I dig SublimeMerge on every step. But please allow me questioning two interests, which I couldn’t figure out for myself.
1.)
Is there any option to read out an expanded “history” of a commit? Although I do have seen the regular history mode with the pedigree, I would be keen on dertmining, where the files are exactly merging.
2.)
Where is the use in “Checkout”? As far as I know, it’s very basic to switch through the branches.
Do I harm my project, if I “Checkout commit on remote branch”?
Where is the difference between “Create local branch” and “Checkout commit on remote branch”?
I’m not sure what you mean by knowing where the files are merging, but one place is in merge commits, which are commits in the graph with a hollow box on them:
You can click the hollow box to expand it if it’s not already expanded (or to collapse it), to show the history that led up to the commit:
Neither of these help if your commit was a fast forward merge, because in git terms there’s no actual merge that happens.
You can click on the “three dots menu” to the right of file names in the summary to get a menu:
File History will show you the history of commits that touched that file, and Blame will show you the same with an extra annotation on which commits by which people touched which lines.
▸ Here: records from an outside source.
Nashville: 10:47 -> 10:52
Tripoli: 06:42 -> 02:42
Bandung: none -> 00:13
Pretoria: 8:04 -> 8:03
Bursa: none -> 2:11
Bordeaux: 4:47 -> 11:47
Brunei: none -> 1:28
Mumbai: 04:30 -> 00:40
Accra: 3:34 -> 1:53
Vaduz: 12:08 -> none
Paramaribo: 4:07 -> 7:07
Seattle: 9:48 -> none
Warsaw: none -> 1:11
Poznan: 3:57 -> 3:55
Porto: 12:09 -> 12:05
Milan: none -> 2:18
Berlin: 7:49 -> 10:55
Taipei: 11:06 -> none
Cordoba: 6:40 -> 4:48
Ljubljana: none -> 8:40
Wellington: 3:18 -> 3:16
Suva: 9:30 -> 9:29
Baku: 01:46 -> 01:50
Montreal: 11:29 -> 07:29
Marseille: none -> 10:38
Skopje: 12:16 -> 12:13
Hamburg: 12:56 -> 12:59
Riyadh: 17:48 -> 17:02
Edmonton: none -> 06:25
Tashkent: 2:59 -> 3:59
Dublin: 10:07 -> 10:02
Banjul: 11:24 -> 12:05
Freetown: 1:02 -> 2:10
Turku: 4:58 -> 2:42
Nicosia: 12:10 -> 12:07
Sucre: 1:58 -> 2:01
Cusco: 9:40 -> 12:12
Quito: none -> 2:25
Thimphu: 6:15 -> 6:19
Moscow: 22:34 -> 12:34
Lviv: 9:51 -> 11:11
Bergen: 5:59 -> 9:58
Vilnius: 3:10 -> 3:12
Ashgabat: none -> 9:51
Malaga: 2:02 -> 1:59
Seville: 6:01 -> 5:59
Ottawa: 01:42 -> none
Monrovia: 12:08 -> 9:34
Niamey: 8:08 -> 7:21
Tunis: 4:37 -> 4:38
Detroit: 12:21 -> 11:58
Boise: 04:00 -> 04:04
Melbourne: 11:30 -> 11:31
Creating a local branch will create a local branch that tracks the remote branch, and then check it out. You would do this if you plan to work on that branch.
Checking out just the commit does exactly that; it is the same as checking out a commit hash. That is to say, your local repository will be in a detached head state; you would use that if you want to look at/test the code at a commit without actually creating a branch from it, or maybe to start a new branch from that location.